Monsieur Klein est l'un des plus grands fims de Losey et l'un des
meilleurs de Delon qui y est remarquable. Sans oublier les seconds rôles,
exceptionnels : Jeanne Moreau, Jean Bouise, Suzanne Flon, Michel Lonsdale,
Louis Seigner, Francine Bergé... et j'en passe. Tout contribue dans ce film, la
photo de Gerry Fisher, les décors, la musique de Egisto Macchi, à apporter une
atmosphère oppressante, glauque, suintante, quasi expressionniste.
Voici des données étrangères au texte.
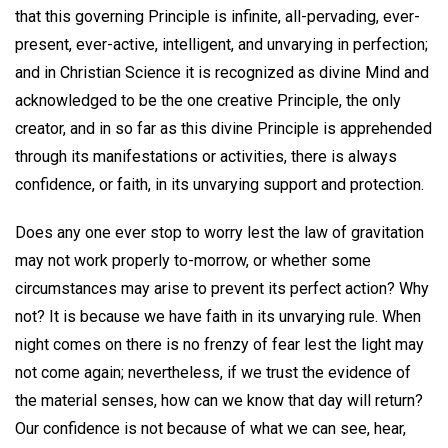
that this governing Principle is infinite, all-pervading, ever-
present, ever-active, intelligent, and unvarying in perfection;
and in Christian Science it is recognized as divine Mind and
acknowledged to be the one creative Principle, the only
creator, and in so far as this divine Principle is apprehended
through its manifestations or activities, there is always
confidence, or faith, in its unvarying support and protection.
Does any one ever stop to worry lest the law of gravitation
may not work properly to-morrow, or whether some
circumstances may arise to prevent its perfect action? Why
not? It is because we have faith in its unvarying rule. When
night comes on there is no frenzy of fear lest the light may
not come again; nevertheless, if we trust the evidence of
the material senses, how can we know that day will return?
Our confidence is not because of what we can see, hear,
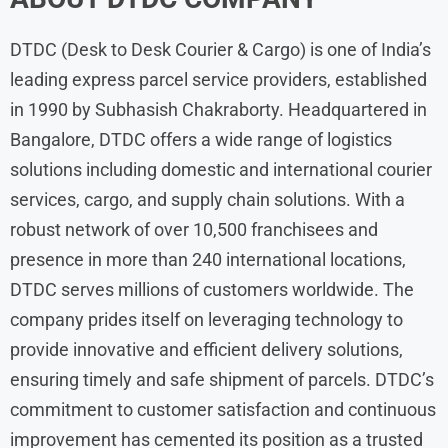
DTDC (Desk to Desk Courier & Cargo) is one of India’s
leading express parcel service providers, established
in 1990 by Subhasish Chakraborty. Headquartered in
Bangalore, DTDC offers a wide range of logistics
solutions including domestic and international courier
services, cargo, and supply chain solutions. With a
robust network of over 10,500 franchisees and
presence in more than 240 international locations,
DTDC serves millions of customers worldwide. The
company prides itself on leveraging technology to
provide innovative and efficient delivery solutions,
ensuring timely and safe shipment of parcels. DTDC’s
commitment to customer satisfaction and continuous
improvement has cemented its position as a trusted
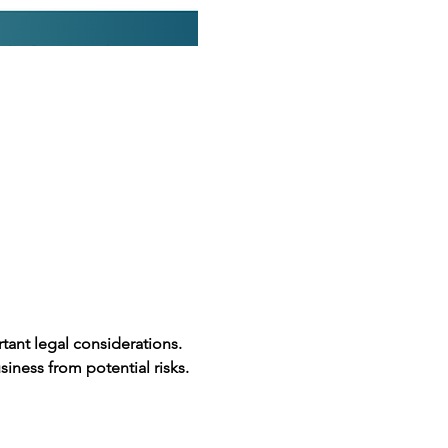
ant legal considerations. 
iness from potential risks.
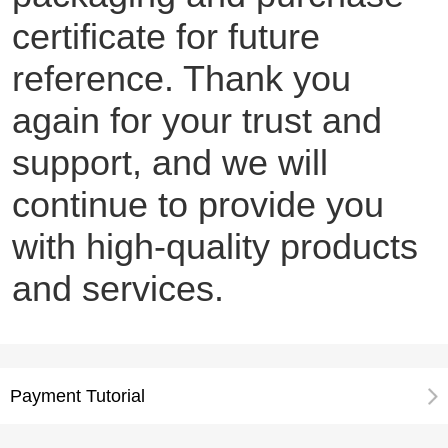
certificate for future
reference. Thank you
again for your trust and
support, and we will
continue to provide you
with high-quality products
and services.
Payment Tutorial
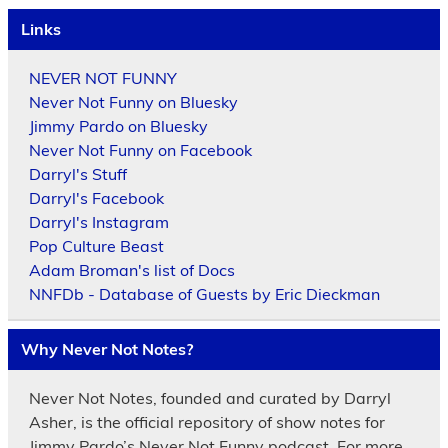
Links
NEVER NOT FUNNY
Never Not Funny on Bluesky
Jimmy Pardo on Bluesky
Never Not Funny on Facebook
Darryl's Stuff
Darryl's Facebook
Darryl's Instagram
Pop Culture Beast
Adam Broman's list of Docs
NNFDb - Database of Guests by Eric Dieckman
Why Never Not Notes?
Never Not Notes, founded and curated by Darryl
Asher, is the official repository of show notes for
Jimmy Pardo’s Never Not Funny podcast. For more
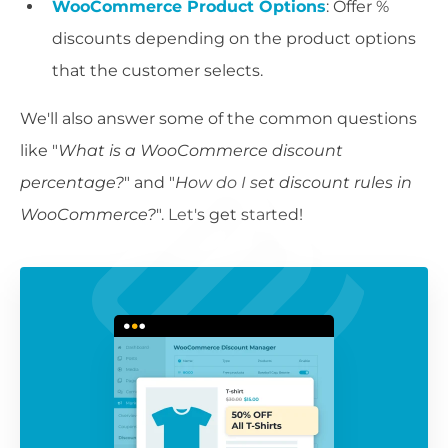
WooCommerce Product Options
: Offer %
discounts depending on the product options
that the customer selects.
We'll also answer some of the common questions
like "
What is a WooCommerce discount
percentage?
" and "
How do I set discount rules in
WooCommerce?
". Let's get started!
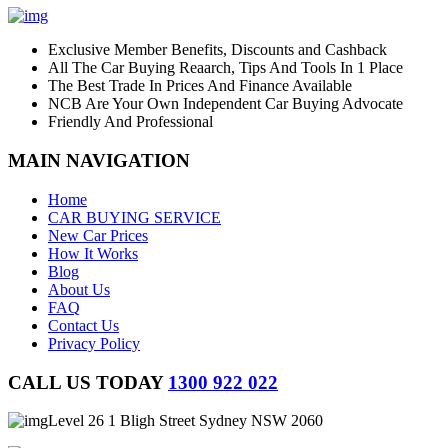
Exclusive Member Benefits, Discounts and Cashback
All The Car Buying Reaarch, Tips And Tools In 1 Place
The Best Trade In Prices And Finance Available
NCB Are Your Own Independent Car Buying Advocate
Friendly And Professional
MAIN NAVIGATION
Home
CAR BUYING SERVICE
New Car Prices
How It Works
Blog
About Us
FAQ
Contact Us
Privacy Policy
CALL US TODAY
1300 922 022
Level 26 1 Bligh Street Sydney NSW 2060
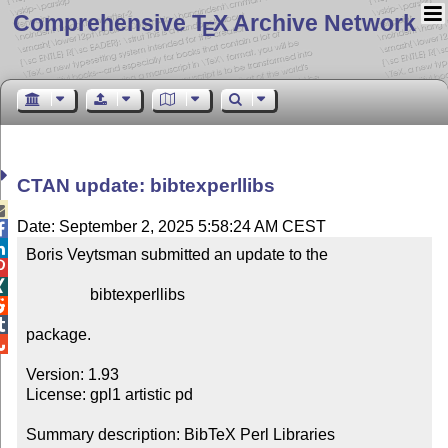
Comprehensive T
X Archive Network
E
CTAN update: bibtexperllibs

Date: September 2, 2025 5:58:24 AM CEST


Boris Veytsman submitted an update to the



                bibtexperllibs



package.


Version: 1.93

License: gpl1 artistic pd

Summary description: BibTeX Perl Libraries
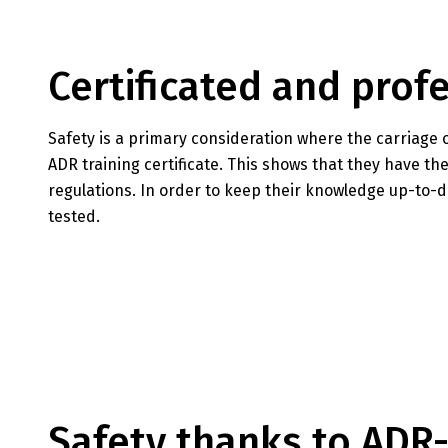
Certificated and pro
Safety is a primary consideration where the carriage 
ADR training certificate. This shows that they have 
regulations. In order to keep their knowledge up-to-da
tested.
Safety thanks to ADR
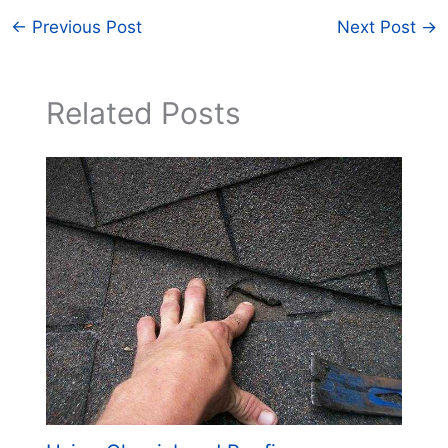
←
Previous Post
Next Post
→
Related Posts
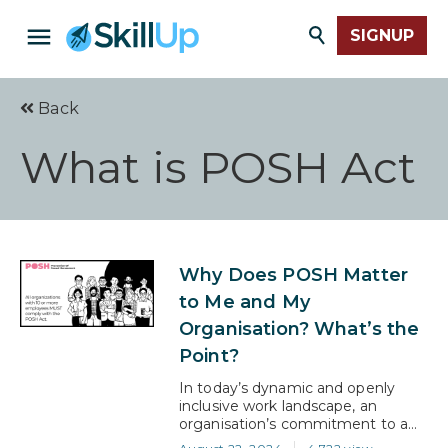
SIGNUP
Back
What is POSH Act
Why Does POSH Matter
to Me and My
Organisation? What’s the
Point?
In today’s dynamic and openly
inclusive work landscape, an
organisation’s commitment to a
safe and respectful environment is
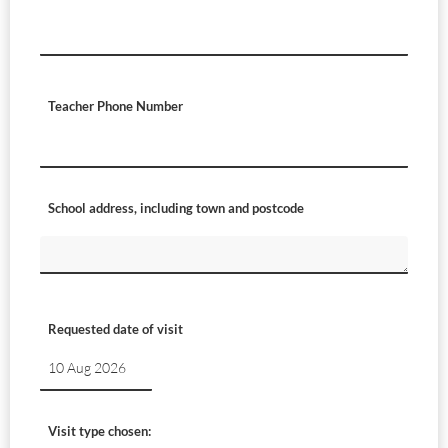
Teacher Phone Number
School address, including town and postcode
Requested date of visit
Visit type chosen:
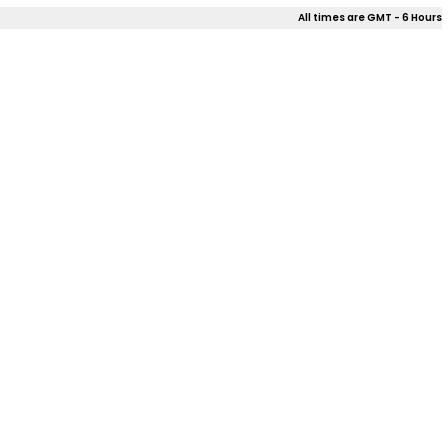
All times are GMT - 6 Hours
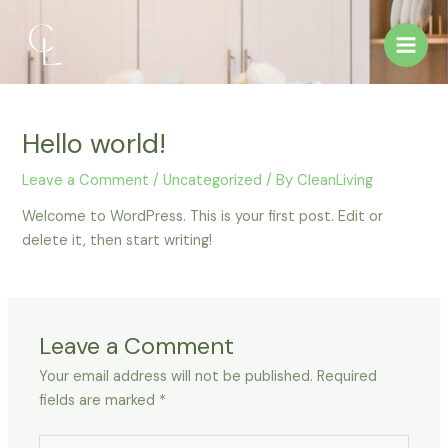
Skip
Main
to
Men
content
Hello world!
Leave a Comment
/
Uncategorized
/ By
CleanLiving
Welcome to WordPress. This is your first post. Edit or
delete it, then start writing!
Leave a Comment
Your email address will not be published.
Required
fields are marked
*
Type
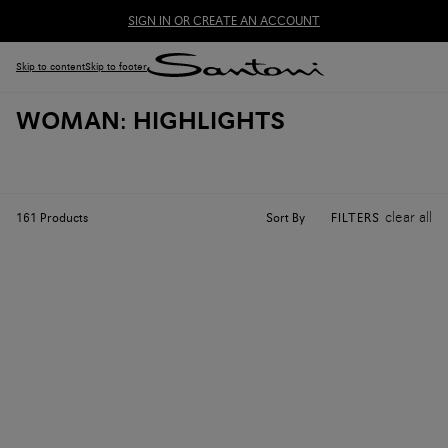
SIGN IN OR CREATE AN ACCOUNT
Skip to content
Skip to footer
WOMAN: HIGHLIGHTS
clear all
Sort By
161
Products
FILTERS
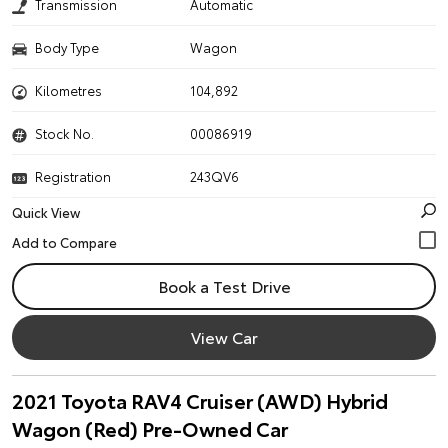
Transmission
Automatic
Body Type
Wagon
Kilometres
104,892
Stock No.
00086919
Registration
243QV6
Quick View
Book a Test Drive
View Car
2021 Toyota RAV4 Cruiser (AWD) Hybrid
Wagon (Red) Pre-Owned Car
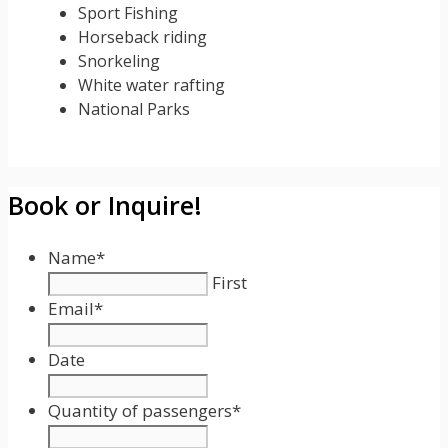
Sport Fishing
Horseback riding
Snorkeling
White water rafting
National Parks
Book or Inquire!
Name
*
First
Email
*
Date
Date
Format:
Quantity of passengers
*
MM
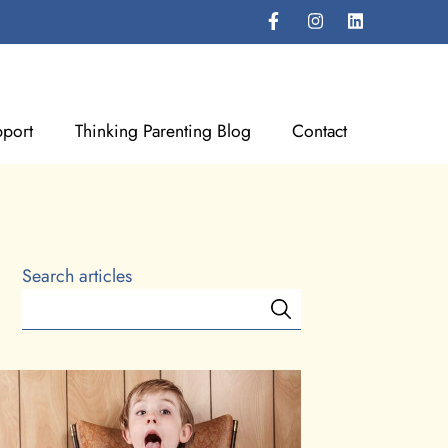
port
Thinking Parenting Blog
Contact
Search articles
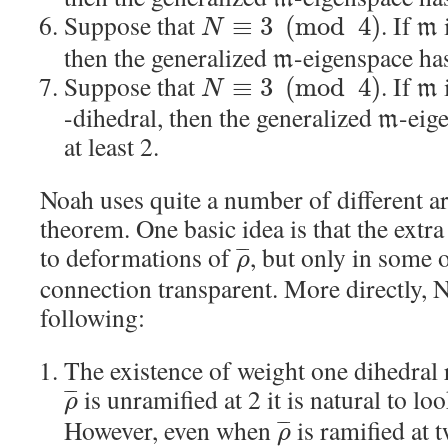
Suppose that
. If
≡
3
(
mod
4
)
m
N
then the generalized
-eigenspace has
m
Suppose that
. If
≡
3
(
mod
4
)
m
N
-dihedral, then the generalized
-eig
m
at least 2.
Noah uses quite a number of different a
theorem. One basic idea is that the extr
to deformations of
, but only in some o
¯
¯
¯
ρ
connection transparent. More directly, N
following:
The existence of weight one dihedral
is unramified at 2 it is natural to lo
¯
¯
¯
ρ
However, even when
is ramified at 
¯
¯
¯
ρ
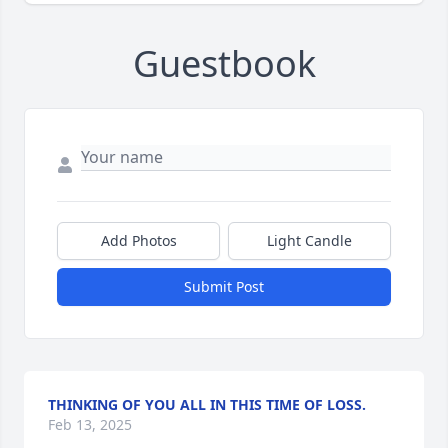
Guestbook
Add Photos
Light Candle
Submit Post
THINKING OF YOU ALL IN THIS TIME OF LOSS.
Feb 13, 2025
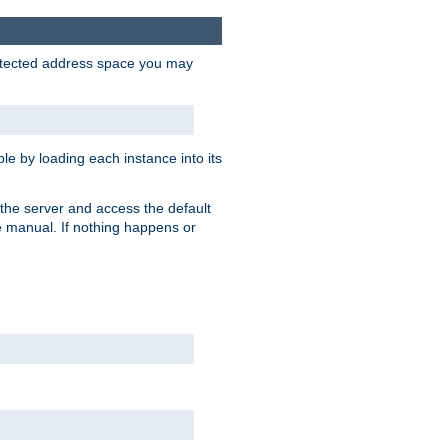
protected address space you may
e by loading each instance into its
o the server and access the default
e manual. If nothing happens or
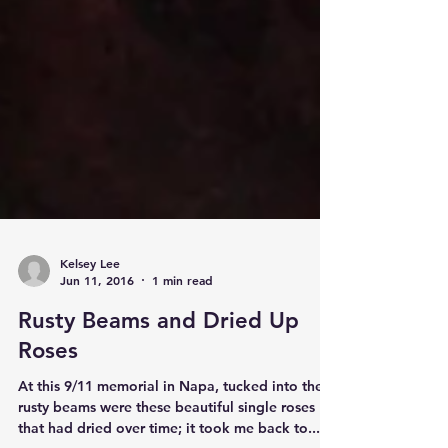
Kelsey Lee
Jun 11, 2016
1 min read
Rusty Beams and Dried Up
Roses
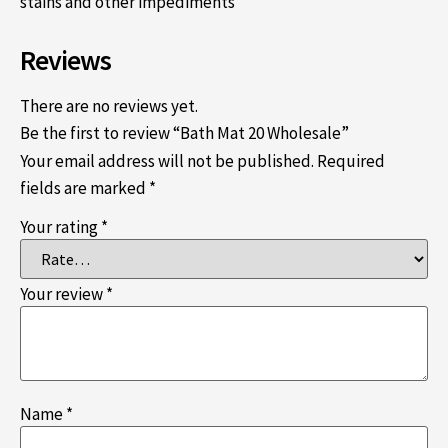
stains and other impediments
Reviews
There are no reviews yet.
Be the first to review “Bath Mat 20 Wholesale”
Your email address will not be published.
Required
fields are marked
*
Your rating
*
Your review
*
Name
*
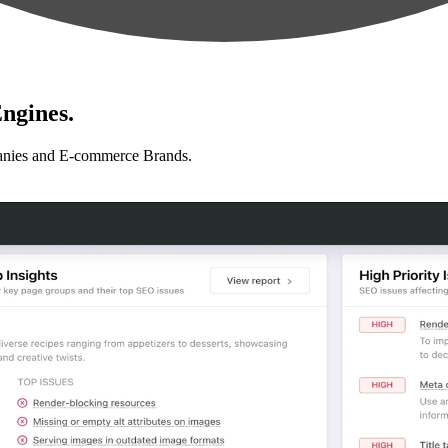
ngines.
anies and E-commerce Brands.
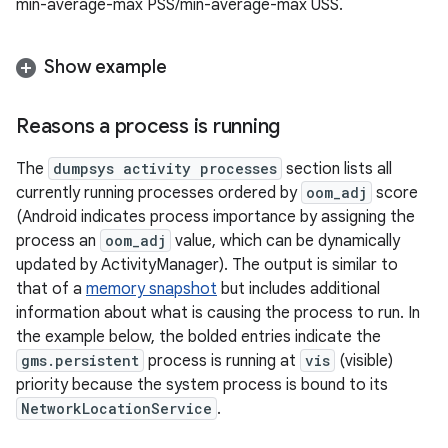
min-average-max PSS/min-average-max USS.
Show example
Reasons a process is running
The
dumpsys activity processes
section lists all
currently running processes ordered by
oom_adj
score
(Android indicates process importance by assigning the
process an
oom_adj
value, which can be dynamically
updated by ActivityManager). The output is similar to
that of a
memory snapshot
but includes additional
information about what is causing the process to run. In
the example below, the bolded entries indicate the
gms.persistent
process is running at
vis
(visible)
priority because the system process is bound to its
NetworkLocationService
.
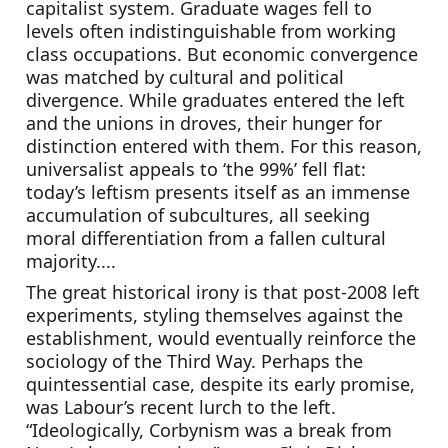
capitalist system. Graduate wages fell to 
levels often indistinguishable from working 
class occupations. But economic convergence 
was matched by cultural and political 
divergence. While graduates entered the left 
and the unions in droves, their hunger for 
distinction entered with them. For this reason, 
universalist appeals to ‘the 99%’ fell flat: 
today’s leftism presents itself as an immense 
accumulation of subcultures, all seeking 
moral differentiation from a fallen cultural 
majority....
The great historical irony is that post-2008 left 
experiments, styling themselves against the 
establishment, would eventually reinforce the 
sociology of the Third Way. Perhaps the 
quintessential case, despite its early promise, 
was Labour’s recent lurch to the left. 
“Ideologically, Corbynism was a break from 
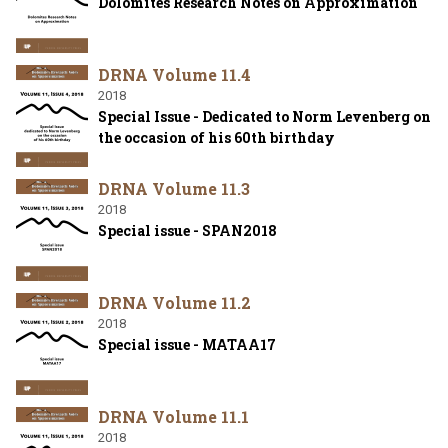
Dolomites Research Notes on Approximation
DRNA Volume 11.4
2018
Special Issue - Dedicated to Norm Levenberg on
the occasion of his 60th birthday
DRNA Volume 11.3
2018
Special issue - SPAN2018
DRNA Volume 11.2
2018
Special issue - MATAA17
DRNA Volume 11.1
2018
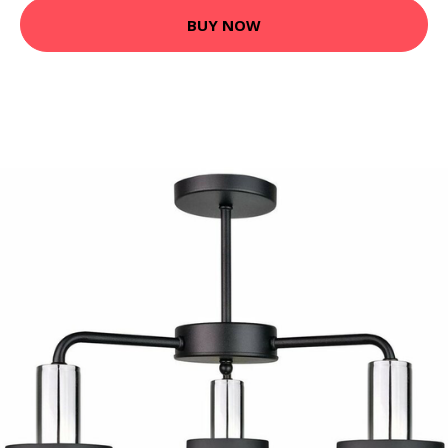
BUY NOW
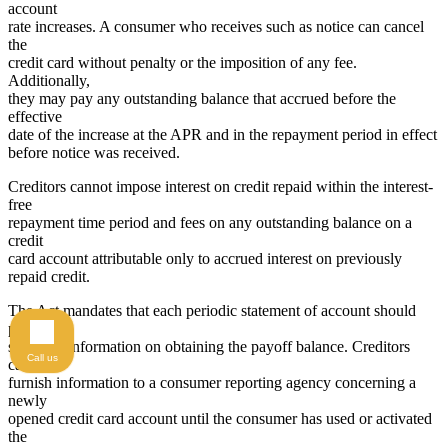
account
rate increases. A consumer who receives such as notice can cancel
the
credit card without penalty or the imposition of any fee.
Additionally,
they may pay any outstanding balance that accrued before the
effective
date of the increase at the APR and in the repayment period in effect
before notice was received.
Creditors cannot impose interest on credit repaid within the interest-
free
repayment time period and fees on any outstanding balance on a
credit
card account attributable only to accrued interest on previously
repaid credit.
The Act mandates that each periodic statement of account should
provide
specified information on obtaining the payoff balance. Creditors
Call us
cannot
furnish information to a consumer reporting agency concerning a
newly
opened credit card account until the consumer has used or activated
the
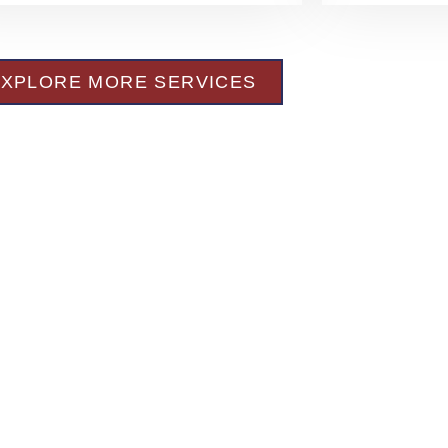
EXPLORE MORE SERVICES
s of
lth of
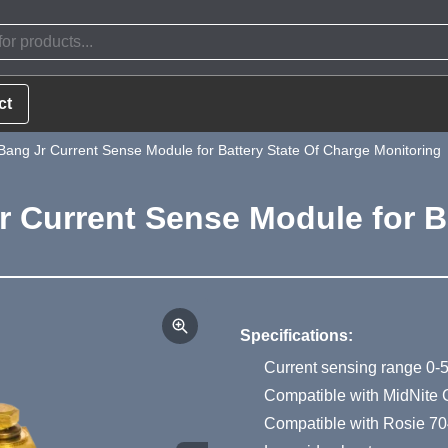
ct
Bang Jr Current Sense Module for Battery State Of Charge Monitoring
r Current Sense Module for B
Product Summa
Specifications:
Current sensing range 0-
Compatible with MidNite 
Compatible with Rosie 704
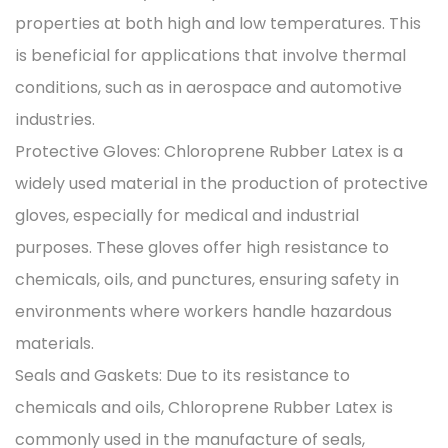
properties at both high and low temperatures. This
is beneficial for applications that involve thermal
conditions, such as in aerospace and automotive
industries.
Protective Gloves: Chloroprene Rubber Latex is a
widely used material in the production of protective
gloves, especially for medical and industrial
purposes. These gloves offer high resistance to
chemicals, oils, and punctures, ensuring safety in
environments where workers handle hazardous
materials.
Seals and Gaskets: Due to its resistance to
chemicals and oils, Chloroprene Rubber Latex is
commonly used in the manufacture of seals,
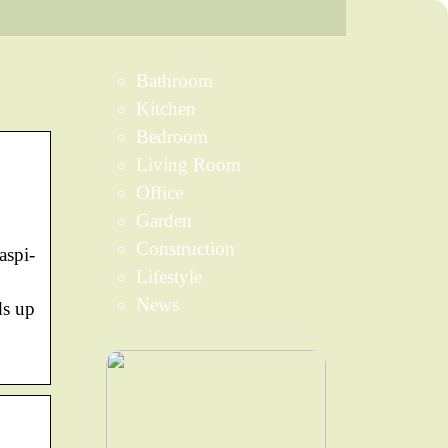
Bathroom
Kitchen
Bedroom
Living Room
Office
Garden
Construction
aspi-
Lifestyle
News
ds up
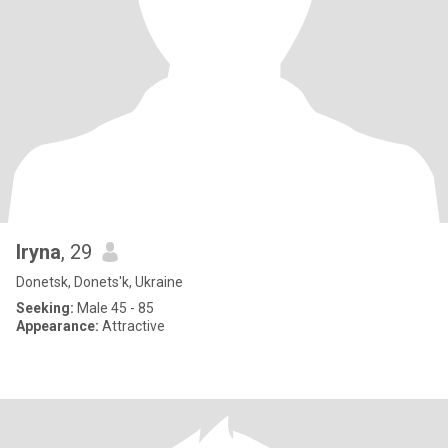
Iryna
, 29
Donetsk, Donets'k, Ukraine
Seeking:
Male 45 - 85
Appearance:
Attractive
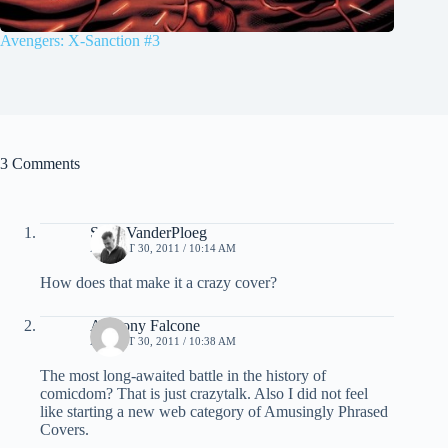
Avengers: X-Sanction #3
3 Comments
Scott VanderPloeg
AUGUST 30, 2011 / 10:14 AM
How does that make it a crazy cover?
Anthony Falcone
AUGUST 30, 2011 / 10:38 AM
The most long-awaited battle in the history of
comicdom? That is just crazytalk. Also I did not feel
like starting a new web category of Amusingly Phrased
Covers.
Le mal y
rôde en permanence ainsi qu'un sentiment de malaise qui se faufile entre
chaque plan, tout semblant s'enfoncer inexorablement vers un univers décadent et
mortuaire, fait de décrépitude, d'isolement, prélude à une extermination
programmée. Un labyrinthe où l'humain perd comme Klein peu à peu son identité
pour ne plus être que son fantôme squelettique l'amenant progressivement à
Dachau ou à Auschwitz. Chacun est Klein, devenant l'objet des bourreaux à travers le
jeu pervers de la manipulation mentale qui conduit progressivement à la perte de
l'identité, du moi, pour finir par succomber au processus de
destruction orchestré par la machine d'anéantissement nazie. On pense au Testament du Dr Mabuse, à un
monde devenu kafkaïen, diabolique, qui aboutit à cette séquence terrifiante et
inouïe de réalisme de la rafle du Vel d'hiv. Rarement un film aura
montré et avec un souci de précision exemplaire le
processus d'infiltration du mal dans les consciences, quitte à en rendre le
spectateur mortifié, pris au piège, scellé à double tour, cadenassé vers les
convois de la mort. Qui est Klein ? Nous ? L'autre ? Celui qu'on cherche ?
Qu'on chasse ? Qu'on persécute ? Et pourquoi lui ? Pourquoi pas nous ? C'est
là toute la question posée par le film dont la seule réponse est que les auteurs ont voulu
que nous soyons nous-mêmes les instruments de ce qu'ils dénonçaient.